Феня засмеялась: вспомнила себя молодой, свою задиристость с мужиками, несчастливый случай со Щербининым. Видно, Ольгу свою любил сильно, если не решился.
— Отбойная ты, Зойка, оторви да брось. У него жена хорошая, от такой к чужим не потянет.
— В наше время жена — не проблема. — Зоя приподнялась на постели, облокотившись о подушку, посмотрела требовательно на верхнюю полку, где лежал Межов, — Вы слышите, Сергей Николаевич? Что вы заслонились газетами, боитесь меня?

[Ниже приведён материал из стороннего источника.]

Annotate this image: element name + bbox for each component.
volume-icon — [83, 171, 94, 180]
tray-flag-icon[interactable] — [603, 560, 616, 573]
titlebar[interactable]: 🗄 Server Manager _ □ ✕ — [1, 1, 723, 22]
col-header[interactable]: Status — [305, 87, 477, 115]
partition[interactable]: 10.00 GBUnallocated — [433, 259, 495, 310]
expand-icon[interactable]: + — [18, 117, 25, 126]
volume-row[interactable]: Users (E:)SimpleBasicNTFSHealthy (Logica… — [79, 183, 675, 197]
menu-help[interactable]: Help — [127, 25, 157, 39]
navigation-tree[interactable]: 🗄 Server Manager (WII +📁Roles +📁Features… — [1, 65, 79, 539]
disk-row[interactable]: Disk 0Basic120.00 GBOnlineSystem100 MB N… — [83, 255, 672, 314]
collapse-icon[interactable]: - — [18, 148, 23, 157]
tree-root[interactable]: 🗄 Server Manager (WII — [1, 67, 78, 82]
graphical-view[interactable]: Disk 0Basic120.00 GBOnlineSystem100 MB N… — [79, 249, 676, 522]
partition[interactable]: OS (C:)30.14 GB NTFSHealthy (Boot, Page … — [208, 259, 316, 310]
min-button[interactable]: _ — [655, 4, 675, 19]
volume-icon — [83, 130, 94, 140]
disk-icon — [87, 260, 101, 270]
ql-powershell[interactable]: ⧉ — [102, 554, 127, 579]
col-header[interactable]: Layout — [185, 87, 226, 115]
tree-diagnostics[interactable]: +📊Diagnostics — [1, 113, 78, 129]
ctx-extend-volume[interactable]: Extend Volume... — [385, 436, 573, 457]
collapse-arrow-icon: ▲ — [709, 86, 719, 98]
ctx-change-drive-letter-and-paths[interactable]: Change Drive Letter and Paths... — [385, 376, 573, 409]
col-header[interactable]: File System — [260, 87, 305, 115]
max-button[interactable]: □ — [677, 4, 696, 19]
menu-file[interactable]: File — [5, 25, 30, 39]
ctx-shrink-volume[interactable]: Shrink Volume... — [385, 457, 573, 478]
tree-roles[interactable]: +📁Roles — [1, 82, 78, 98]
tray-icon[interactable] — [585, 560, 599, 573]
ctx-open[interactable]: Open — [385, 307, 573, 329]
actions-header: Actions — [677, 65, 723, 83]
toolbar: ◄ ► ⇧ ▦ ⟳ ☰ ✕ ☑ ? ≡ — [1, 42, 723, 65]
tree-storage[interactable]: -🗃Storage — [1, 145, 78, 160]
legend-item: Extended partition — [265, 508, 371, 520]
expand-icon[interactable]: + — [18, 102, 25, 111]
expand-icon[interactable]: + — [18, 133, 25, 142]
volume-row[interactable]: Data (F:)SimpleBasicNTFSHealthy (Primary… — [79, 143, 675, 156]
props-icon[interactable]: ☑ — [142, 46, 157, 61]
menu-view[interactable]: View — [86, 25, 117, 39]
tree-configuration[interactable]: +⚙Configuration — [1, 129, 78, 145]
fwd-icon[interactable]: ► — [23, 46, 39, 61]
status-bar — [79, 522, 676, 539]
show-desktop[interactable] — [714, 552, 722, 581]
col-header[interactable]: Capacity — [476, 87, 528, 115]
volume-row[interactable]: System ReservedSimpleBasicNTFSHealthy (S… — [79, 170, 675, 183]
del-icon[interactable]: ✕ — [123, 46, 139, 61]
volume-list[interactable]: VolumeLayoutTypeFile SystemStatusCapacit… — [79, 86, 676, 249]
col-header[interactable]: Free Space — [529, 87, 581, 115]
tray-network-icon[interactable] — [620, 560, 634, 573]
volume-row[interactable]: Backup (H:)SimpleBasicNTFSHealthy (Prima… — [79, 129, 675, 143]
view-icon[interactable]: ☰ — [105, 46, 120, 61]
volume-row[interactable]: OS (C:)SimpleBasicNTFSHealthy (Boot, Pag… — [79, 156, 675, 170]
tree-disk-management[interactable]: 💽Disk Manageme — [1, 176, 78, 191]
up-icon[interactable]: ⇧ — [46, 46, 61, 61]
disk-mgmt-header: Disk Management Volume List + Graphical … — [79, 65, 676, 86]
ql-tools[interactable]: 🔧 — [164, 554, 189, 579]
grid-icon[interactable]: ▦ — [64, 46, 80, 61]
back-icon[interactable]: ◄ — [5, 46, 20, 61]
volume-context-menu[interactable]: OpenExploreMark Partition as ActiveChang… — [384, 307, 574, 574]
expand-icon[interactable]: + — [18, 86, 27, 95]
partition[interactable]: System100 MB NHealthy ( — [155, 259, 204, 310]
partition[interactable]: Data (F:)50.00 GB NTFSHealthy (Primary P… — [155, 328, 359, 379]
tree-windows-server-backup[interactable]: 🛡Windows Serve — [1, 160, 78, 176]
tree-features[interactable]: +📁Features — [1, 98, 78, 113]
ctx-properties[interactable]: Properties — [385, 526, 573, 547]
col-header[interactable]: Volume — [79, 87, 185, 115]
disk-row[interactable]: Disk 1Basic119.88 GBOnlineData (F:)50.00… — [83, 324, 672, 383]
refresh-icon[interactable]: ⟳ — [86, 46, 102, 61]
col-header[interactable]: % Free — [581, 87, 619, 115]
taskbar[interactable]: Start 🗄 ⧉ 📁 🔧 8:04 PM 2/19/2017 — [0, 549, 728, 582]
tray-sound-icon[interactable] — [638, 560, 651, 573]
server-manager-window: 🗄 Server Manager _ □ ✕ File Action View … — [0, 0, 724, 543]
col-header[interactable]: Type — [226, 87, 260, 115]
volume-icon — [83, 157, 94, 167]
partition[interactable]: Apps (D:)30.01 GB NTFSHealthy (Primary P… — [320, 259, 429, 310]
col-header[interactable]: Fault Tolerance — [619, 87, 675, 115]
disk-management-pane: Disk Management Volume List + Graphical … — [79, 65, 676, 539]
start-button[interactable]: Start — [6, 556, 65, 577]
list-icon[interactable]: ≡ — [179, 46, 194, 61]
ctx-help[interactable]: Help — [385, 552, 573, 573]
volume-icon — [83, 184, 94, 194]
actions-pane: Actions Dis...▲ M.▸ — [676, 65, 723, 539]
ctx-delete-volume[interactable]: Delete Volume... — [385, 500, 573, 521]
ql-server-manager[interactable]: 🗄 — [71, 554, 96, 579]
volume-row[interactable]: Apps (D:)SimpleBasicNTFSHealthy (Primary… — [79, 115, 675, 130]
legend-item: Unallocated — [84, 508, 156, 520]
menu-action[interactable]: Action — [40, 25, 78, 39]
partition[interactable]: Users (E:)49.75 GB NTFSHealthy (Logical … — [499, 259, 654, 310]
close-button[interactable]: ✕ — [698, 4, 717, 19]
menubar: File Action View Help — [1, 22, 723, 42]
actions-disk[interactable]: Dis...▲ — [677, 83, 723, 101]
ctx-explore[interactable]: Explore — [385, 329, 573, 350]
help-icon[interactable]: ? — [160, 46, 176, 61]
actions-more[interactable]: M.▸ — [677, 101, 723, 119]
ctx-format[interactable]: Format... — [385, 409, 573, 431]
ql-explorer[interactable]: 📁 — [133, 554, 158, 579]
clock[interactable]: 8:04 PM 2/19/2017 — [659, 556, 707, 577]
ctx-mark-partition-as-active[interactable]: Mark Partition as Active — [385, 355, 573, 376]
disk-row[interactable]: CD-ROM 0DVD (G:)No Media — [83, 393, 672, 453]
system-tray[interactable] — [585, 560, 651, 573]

Межов положил газету на грудь, посмотрел на нее, волосы светлые, с золотинкой, распущены по плечам; манят, затягивают синевой дерзкие смеющиеся глаза, большие, горячие, небрежно (и, вероятно, не без расчета) откинутое одеяло открывает кружевной ворот рубашки, в вырезе которого бугрятся большие спелые яблоки. Всякое про нее говорят, вряд ли говорят правду. Скорее всего здесь просто демонстрация независимости, проверка ложно понятой свободы отношений. Именно проверка, а не сама свобода, к которой она относится наверняка с недоверием. Иначе не было бы этой демонстративности. Впрочем, она, по слухам, дружит с сыном Щербинина, а тот, кажется, может научить ее всему.

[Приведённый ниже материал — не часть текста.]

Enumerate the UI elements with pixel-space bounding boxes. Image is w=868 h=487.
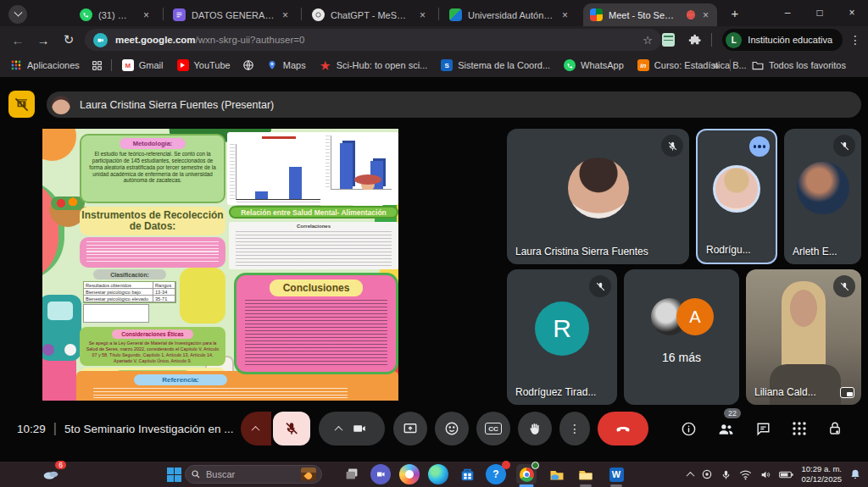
start-button[interactable] xyxy=(164,464,184,484)
window-minimize-button[interactable]: – xyxy=(771,0,804,25)
task-view-icon[interactable] xyxy=(342,464,362,484)
tab-close-icon[interactable]: × xyxy=(418,9,427,21)
window-close-button[interactable]: × xyxy=(836,0,868,25)
tray-expand-chevron[interactable] xyxy=(687,471,695,479)
bookmark-scihub[interactable]: ★Sci-Hub: to open sci... xyxy=(313,59,435,71)
browser-menu-icon[interactable]: ⋮ xyxy=(849,33,861,47)
globe-bookmark-icon[interactable] xyxy=(237,59,259,71)
tab-title: Universidad Autónoma d xyxy=(468,10,554,20)
chrome-icon-active[interactable] xyxy=(516,464,537,484)
activities-grid-icon[interactable] xyxy=(792,421,807,436)
bookmark-apps[interactable]: Aplicaciones xyxy=(3,59,86,71)
form-favicon xyxy=(173,8,186,21)
edge-icon[interactable] xyxy=(428,464,448,484)
participant-tile-liliana[interactable]: Liliana Cald... xyxy=(746,269,861,405)
tab-close-icon[interactable]: × xyxy=(560,9,570,21)
reactions-button[interactable] xyxy=(435,412,469,445)
bookmark-gmail[interactable]: MGmail xyxy=(115,59,170,71)
address-bar[interactable]: meet.google.com/wxn-skrg-uii?authuser=0 … xyxy=(85,29,661,51)
participant-tile-rodriguez-tirado[interactable]: R A Rodríguez Tirad... xyxy=(507,269,617,405)
profile-chip[interactable]: L Institución educativa xyxy=(722,29,843,51)
tab-close-icon[interactable]: × xyxy=(142,9,151,21)
salad-top-illustration xyxy=(51,196,85,210)
reload-icon[interactable]: ↻ xyxy=(56,32,81,47)
watermelon-illustration xyxy=(42,180,64,281)
get-help-icon[interactable]: ? xyxy=(486,464,506,484)
participant-name: Liliana Cald... xyxy=(754,386,816,398)
instruments-title: Instrumentos de Recolección de Datos: xyxy=(80,207,225,235)
participant-tile-rodriguez[interactable]: Rodrígu... xyxy=(696,129,777,264)
captions-button[interactable]: CC xyxy=(476,412,510,445)
raise-hand-button[interactable] xyxy=(518,412,552,445)
end-call-button[interactable] xyxy=(598,412,648,445)
host-controls-lock-icon[interactable] xyxy=(827,421,843,436)
battery-icon[interactable] xyxy=(779,470,793,479)
extensions-puzzle-icon[interactable] xyxy=(688,33,702,47)
bookmark-maps[interactable]: Maps xyxy=(259,59,313,71)
new-tab-button[interactable]: + xyxy=(722,0,748,25)
bookmark-whatsapp[interactable]: WhatsApp xyxy=(557,59,631,71)
bookmark-sistema[interactable]: SSistema de la Coord... xyxy=(434,59,557,71)
notification-bell-icon[interactable] xyxy=(849,468,861,480)
widgets-weather-icon[interactable]: 6 xyxy=(41,464,61,484)
participant-tile-more[interactable]: A 16 más xyxy=(624,269,739,405)
onedrive-folder-icon[interactable] xyxy=(547,464,567,484)
word-icon[interactable]: W xyxy=(606,464,626,484)
tab-close-icon[interactable]: × xyxy=(281,9,290,21)
ethics-title: Consideraciones Éticas xyxy=(112,329,193,339)
participants-count-badge: 22 xyxy=(724,408,741,418)
avatar xyxy=(797,162,849,214)
wifi-icon[interactable] xyxy=(739,469,752,480)
presenter-avatar xyxy=(52,96,70,114)
camera-options-chevron[interactable] xyxy=(335,425,343,434)
volume-icon[interactable] xyxy=(760,469,771,480)
present-button[interactable] xyxy=(393,412,427,445)
tab-search-button[interactable] xyxy=(8,5,27,24)
record-tray-icon[interactable] xyxy=(701,468,713,480)
mic-tray-icon[interactable] xyxy=(721,469,732,480)
conclusions-title: Conclusiones xyxy=(270,279,363,296)
windows-taskbar: 6 Buscar ? W xyxy=(0,462,868,487)
mic-options-chevron[interactable] xyxy=(241,412,271,445)
search-icon xyxy=(191,469,201,479)
back-icon[interactable]: ← xyxy=(5,33,31,47)
store-icon[interactable] xyxy=(457,464,477,484)
bookmark-label: Curso: Estadística B... xyxy=(654,60,747,70)
participants-button[interactable]: 22 xyxy=(717,420,735,438)
collections-icon[interactable] xyxy=(86,60,108,71)
bookmark-curso[interactable]: inCurso: Estadística B... xyxy=(631,59,754,71)
bookmarks-overflow-icon[interactable]: » xyxy=(713,59,719,72)
tile-menu-icon[interactable] xyxy=(749,136,770,157)
tab-whatsapp[interactable]: (31) WhatsApp × xyxy=(73,3,158,26)
participant-tile-laura[interactable]: Laura Cristina Sierra Fuentes xyxy=(507,129,689,264)
camera-group[interactable] xyxy=(319,412,385,445)
extension-clipboard-icon[interactable] xyxy=(662,33,675,47)
tab-universidad[interactable]: Universidad Autónoma d × xyxy=(442,3,576,26)
tab-close-icon[interactable]: × xyxy=(701,9,710,21)
scihub-icon: ★ xyxy=(320,59,331,71)
presentation-off-icon[interactable] xyxy=(8,91,35,118)
bookmark-label: Sci-Hub: to open sci... xyxy=(337,60,428,70)
more-options-button[interactable]: ⋮ xyxy=(559,412,590,445)
file-explorer-icon[interactable] xyxy=(576,464,596,484)
chat-icon[interactable] xyxy=(755,421,771,437)
window-maximize-button[interactable]: □ xyxy=(804,0,836,25)
participant-name: Rodríguez Tirad... xyxy=(515,386,596,398)
copilot-icon[interactable] xyxy=(399,464,420,484)
mic-toggle-button[interactable] xyxy=(273,412,310,445)
bookmark-all-favorites[interactable]: Todos los favoritos xyxy=(745,60,853,70)
info-icon[interactable] xyxy=(681,421,697,437)
participant-tile-arleth[interactable]: Arleth E... xyxy=(784,129,861,264)
tab-datos-generales[interactable]: DATOS GENERALES × xyxy=(166,3,297,26)
meet-app-icon[interactable] xyxy=(370,464,391,484)
bookmark-star-icon[interactable]: ☆ xyxy=(643,34,653,47)
maps-pin-icon xyxy=(266,59,278,71)
tab-meet-active[interactable]: Meet - 5to Seminario × xyxy=(583,3,717,26)
bookmark-youtube[interactable]: YouTube xyxy=(170,59,237,71)
search-box[interactable]: Buscar xyxy=(185,465,322,484)
meet-favicon xyxy=(590,8,603,21)
tab-chatgpt[interactable]: ChatGPT - MeSH PICO × xyxy=(305,3,434,26)
forward-icon[interactable]: → xyxy=(31,33,56,47)
taskbar-clock[interactable]: 10:29 a. m. 02/12/2025 xyxy=(801,464,842,484)
classification-title: Clasificación: xyxy=(93,269,166,279)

— Обсмотрели? — спросила Зоя, все время не сводившая с него глаз и тревожная под его очень мужским взглядом. Так она тревожилась лишь под взглядом Кима. Запахнула одеяло на груди, легла на спину, взяла со столика книжку. — Серьезный вы человек, Сергей Николаевич, слишком серьезный.
— Это плохо?
— Ску-ушно! Смотрели на меня, как на свой новый утятник — сколько, мол, тут еще работы, доделки!.. И в книжке вот все работа да работа, про любовь сквозь зубы говорится, между делом, а это роман о колхозной жизни.
Межов улыбнулся:
— Но ведь и в самой жизни так, Зоя. И в колхозной и в любой. Подумай серьезно, посчитай свое время, и увидишь, сколько места занимает в твоей жизни любовь, сколько времени.

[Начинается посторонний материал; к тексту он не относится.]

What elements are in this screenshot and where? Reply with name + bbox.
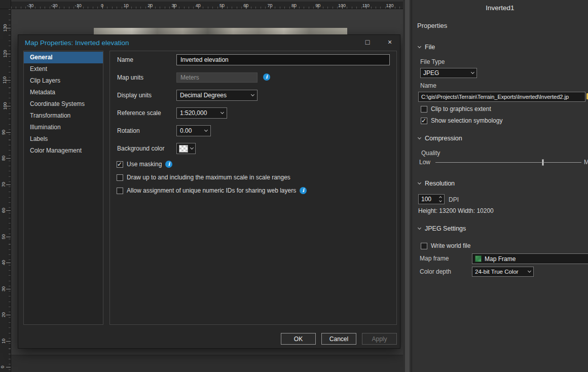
section-label: File [425, 44, 435, 51]
checkbox-label: Clip to graphics extent [431, 105, 491, 113]
chevron-down-icon [418, 45, 421, 48]
ruler-label: 40 [1, 260, 6, 265]
dialog-tab[interactable]: Illumination [24, 122, 103, 133]
rotation-select[interactable]: 0.00 [176, 125, 211, 136]
color-swatch [179, 145, 188, 153]
ruler-label: 20 [1, 312, 6, 317]
dpi-value: 100 [421, 196, 431, 203]
ruler-label: 60 [243, 3, 248, 8]
dialog-tab[interactable]: Transformation [24, 110, 103, 122]
info-icon: i [165, 161, 172, 168]
rotation-label: Rotation [117, 127, 140, 134]
quality-label: Quality [421, 150, 440, 157]
dialog-tab[interactable]: Metadata [24, 87, 103, 98]
dialog-tab[interactable]: Color Management [24, 145, 103, 157]
file-name-input[interactable]: C:\gis\Projects\Terrain\Terrain_Exports\… [418, 92, 585, 102]
horizontal-ruler: -30-20-100102030405060708090100110120 [11, 2, 403, 9]
checkbox[interactable] [421, 243, 427, 249]
checkbox-label: Write world file [431, 242, 470, 249]
ruler-label: 30 [1, 286, 6, 291]
ruler-label: 20 [148, 3, 153, 8]
clip-graphics-checkbox-row[interactable]: Clip to graphics extent [421, 105, 491, 113]
checkbox-row[interactable]: Use masking i [117, 161, 307, 168]
dialog-tab[interactable]: Coordinate Systems [24, 98, 103, 110]
color-depth-label: Color depth [420, 268, 451, 275]
ruler-tick: -30 [18, 2, 42, 9]
ruler-tick: 20 [138, 2, 162, 9]
ruler-label: -10 [75, 3, 82, 8]
dialog-tab-label: Transformation [30, 112, 70, 119]
checkbox[interactable] [421, 118, 427, 124]
file-type-select[interactable]: JPEG [420, 68, 477, 78]
ok-button[interactable]: OK [281, 333, 316, 345]
checkbox[interactable] [421, 106, 427, 113]
dialog-tab[interactable]: General [24, 52, 103, 63]
checkbox[interactable] [117, 188, 123, 194]
maximize-icon[interactable]: □ [360, 36, 375, 48]
resolution-section-header[interactable]: Resolution [418, 180, 455, 187]
dialog-tab-label: Labels [30, 135, 48, 142]
close-icon[interactable]: × [383, 36, 397, 48]
file-type-label: File Type [420, 58, 445, 65]
output-size-text: Height: 13200 Width: 10200 [418, 207, 494, 214]
dialog-title: Map Properties: Inverted elevation [25, 39, 129, 47]
compression-section-header[interactable]: Compression [418, 135, 462, 142]
scrollbar[interactable] [403, 0, 412, 372]
reference-scale-select[interactable]: 1:520,000 [176, 107, 227, 119]
dialog-tab[interactable]: Labels [24, 133, 103, 145]
ruler-label: 120 [3, 50, 8, 58]
layout-page-edge [11, 355, 403, 372]
selection-symbology-checkbox-row[interactable]: Show selection symbology [421, 117, 502, 124]
chevron-down-icon [204, 128, 208, 132]
info-icon: i [263, 73, 270, 81]
ruler-tick: 80 [0, 145, 11, 172]
ruler-label: 30 [171, 3, 176, 8]
ruler-label: 50 [1, 234, 6, 239]
section-label: Compression [425, 135, 462, 142]
reference-scale-value: 1:520,000 [180, 109, 207, 117]
file-section-header[interactable]: File [418, 44, 435, 51]
file-type-value: JPEG [423, 69, 439, 77]
jpeg-settings-section-header[interactable]: JPEG Settings [418, 225, 466, 232]
ruler-label: 70 [1, 182, 6, 187]
name-input[interactable]: Inverted elevation [176, 54, 390, 65]
ruler-tick: 90 [306, 2, 330, 9]
dialog-tab-list: General Extent Clip Layers Metadata Coor… [23, 51, 103, 325]
ruler-tick: 0 [90, 2, 114, 9]
ruler-tick: 0 [0, 354, 11, 372]
background-color-picker[interactable] [176, 143, 196, 154]
dialog-tab[interactable]: Extent [24, 63, 103, 75]
ruler-label: 10 [124, 3, 129, 8]
section-label: JPEG Settings [425, 225, 466, 232]
dialog-tab-label: Metadata [30, 89, 55, 96]
export-item-title: Inverted1 [412, 4, 588, 12]
checkbox[interactable] [117, 161, 123, 168]
dialog-content: Name Inverted elevation Map units Meters… [109, 51, 397, 325]
file-name-label: Name [420, 82, 436, 89]
quality-slider-handle[interactable] [542, 159, 544, 166]
ruler-label: 110 [2, 77, 7, 84]
quality-slider[interactable] [435, 162, 581, 163]
chevron-down-icon [418, 181, 421, 184]
world-file-checkbox-row[interactable]: Write world file [421, 242, 470, 249]
dialog-tab[interactable]: Clip Layers [24, 75, 103, 87]
color-depth-value: 24-bit True Color [475, 269, 519, 275]
map-properties-dialog: Map Properties: Inverted elevation □ × G… [18, 34, 400, 349]
cancel-button[interactable]: Cancel [321, 333, 356, 345]
apply-button: Apply [362, 333, 397, 345]
checkbox-row[interactable]: Draw up to and including the maximum sca… [117, 174, 307, 181]
display-units-select[interactable]: Decimal Degrees [176, 90, 258, 101]
map-units-input: Meters [176, 72, 258, 83]
map-units-value: Meters [180, 74, 199, 81]
dialog-title-bar[interactable]: Map Properties: Inverted elevation □ × [18, 35, 400, 50]
ruler-tick: 110 [354, 2, 378, 9]
scrollbar-track[interactable] [405, 0, 410, 372]
map-frame-select[interactable]: Map Frame [472, 253, 588, 264]
spinner-arrows-icon[interactable] [439, 197, 442, 202]
ruler-tick: 100 [0, 93, 11, 120]
checkbox-row[interactable]: Allow assignment of unique numeric IDs f… [117, 187, 307, 194]
ruler-label: 40 [196, 3, 201, 8]
color-depth-select[interactable]: 24-bit True Color [472, 267, 534, 277]
dpi-spinner[interactable]: 100 [418, 194, 445, 204]
checkbox[interactable] [117, 174, 123, 181]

— Неправда! — Зоя опять повернулась на бок, подняла голову. — Любовь самое главное в жизни, она занимает все время. Я работаю, а думаю всегда о любви, мне хочется быть всегда хорошей, первой и в работе, чтобы меня хвалили, ценили, любили все люди, любовались мной — глядите, какая она хорошая, ловкая, красивая, милая, такой больше нет! Нигде! И все наши девчонки так, все доярки. Скажи, теть Феня, так ведь?
Феня, с улыбкой слушая разговор, думала о себе, такой же смелой в молодости, как Зойка, боевой, только малограмотной, к книжкам не преверженной. И еще о своем Сене, замужество с которым не дало ей детей, и она заводила их с чужими мужиками, и он знал это, а пестовал их, как родных. И ее не попрекал, не корил. Любовь? Другой муж голову бы ей оторвал и семью бросил давно, а этому дай только заниматься своими железками. Любовь… Он тоже любил детей, он не виновит, что их у него нет, приходится любить чужих. А теперь какая любовь, теперь прокормить их надо, одеть-обуть такую ораву.
— Не знаю, Зоя, — сказала она. — Я уж забыла про это, работой живу, семьей. Вот выйдешь замуж, дети пойдут, не до любви будет.
— Как же не до любви, когда дети пойдут! — воскликнула Зоя со смехом. — От работы, что ли, они заводятся, дети-то? Чудная ты, теть Феня!
— От тоски они заводятся, — сказала Феня. — Я тридцать лет как работаю, то коровы, то свиньи, в войну конюхом была, грузчиком, молотобойцем в кузнице. А душа-то живая, не лошадиная — для одной работы. Встретится хороший мужик, ну и пожалеешь себя…
— А я о чем? И я о том же. Работаешь ты для чего, для плана, что ли? А план тогда для чего? Для чего план, Сергей Николаевич?
— Для выполнения, — сказал с улыбкой Межов.
— Вот все вы так: выполним план, выполним обязательства. Ну, выполним, а дальше? Потомки нас поблагодарят за свою счастливую жизнь? А если я сама хочу счастья? Для себя? Потомки ведь не дадут мне его, если предки не дали. А они воевали за наше счастье, боролись, и мой отец тоже! А в чем наше счастье?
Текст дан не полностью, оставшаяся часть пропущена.